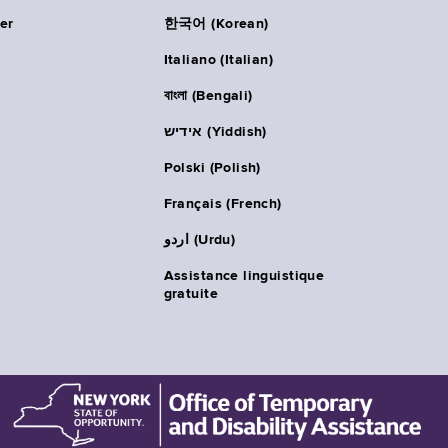
er
한국어 (Korean)
Italiano (Italian)
বাংলা (Bengali)
אידיש (Yiddish)
Polski (Polish)
Français (French)
اردو (Urdu)
Assistance linguistique
gratuite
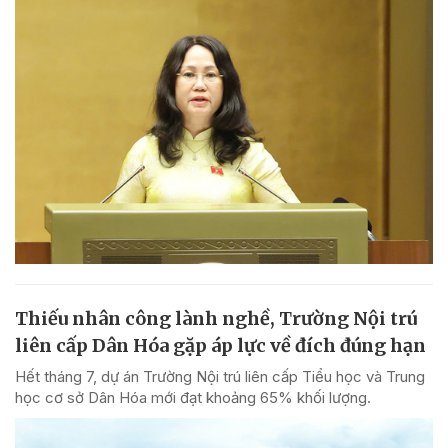
Thiếu nhân công lành nghề, Trường Nội trú
liên cấp Dân Hóa gặp áp lực về đích đúng hạn
Hết tháng 7, dự án Trường Nội trú liên cấp Tiểu học và Trung
học cơ sở Dân Hóa mới đạt khoảng 65% khối lượng.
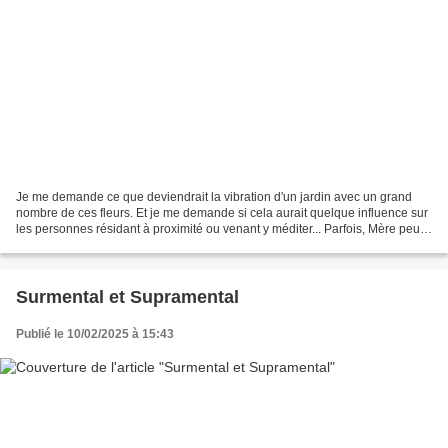
Je me demande ce que deviendrait la vibration d'un jardin avec un grand
nombre de ces fleurs. Et je me demande si cela aurait quelque influence sur
les personnes résidant à proximité ou venant y méditer... Parfois, Mère peut
avoir donné des noms différents...
Surmental et Supramental
Publié le 10/02/2025 à 15:43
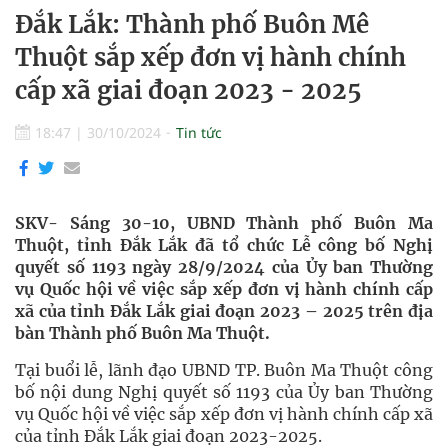
Đắk Lắk: Thành phố Buôn Mê
Thuột sắp xếp đơn vị hành chính
cấp xã giai đoạn 2023 - 2025
18:47
|
30/10/2024
Tin tức
SKV- Sáng 30-10, UBND Thành phố Buôn Ma
Thuột, tỉnh Đắk Lắk đã tổ chức Lễ công bố Nghị
quyết số 1193 ngày 28/9/2024 của Ủy ban Thường
vụ Quốc hội về việc sắp xếp đơn vị hành chính cấp
xã của tỉnh Đắk Lắk giai đoạn 2023 – 2025 trên địa
bàn Thành phố Buôn Ma Thuột.
Tại buổi lễ, lãnh đạo UBND TP. Buôn Ma Thuột công
bố nội dung Nghị quyết số 1193 của Ủy ban Thường
vụ Quốc hội về việc sắp xếp đơn vị hành chính cấp xã
của tỉnh Đắk Lắk giai đoạn 2023-2025.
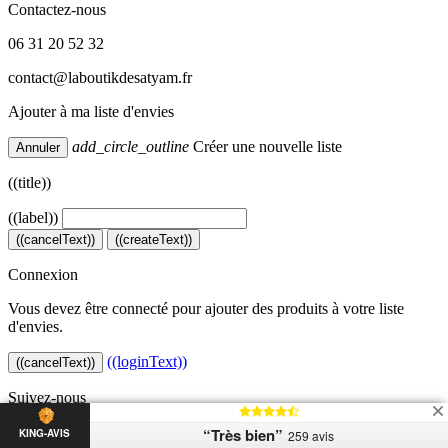
Contactez-nous
06 31 20 52 32
contact@laboutikdesatyam.fr
Ajouter à ma liste d'envies
add_circle_outline
Créer une nouvelle liste
Annuler
((title))
((label))
((cancelText))
((createText))
Connexion
Vous devez être connecté pour ajouter des produits à votre liste
d'envies.
((loginText))
((cancelText))
Suivez-nous
Copyright © 2026
“Très bien”
KING-AVIS
259 avis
#####
Prompt: Copy all lines of the records in which the string "tỉnh" can be found.

Output below:
Thuột, tỉnh Đắk Lắk đã tổ chức Lễ công bố Nghị
xã của tỉnh Đắk Lắk giai đoạn 2023 – 2025 trên địa
của tỉnh Đắk Lắk giai đoạn 2023-2025.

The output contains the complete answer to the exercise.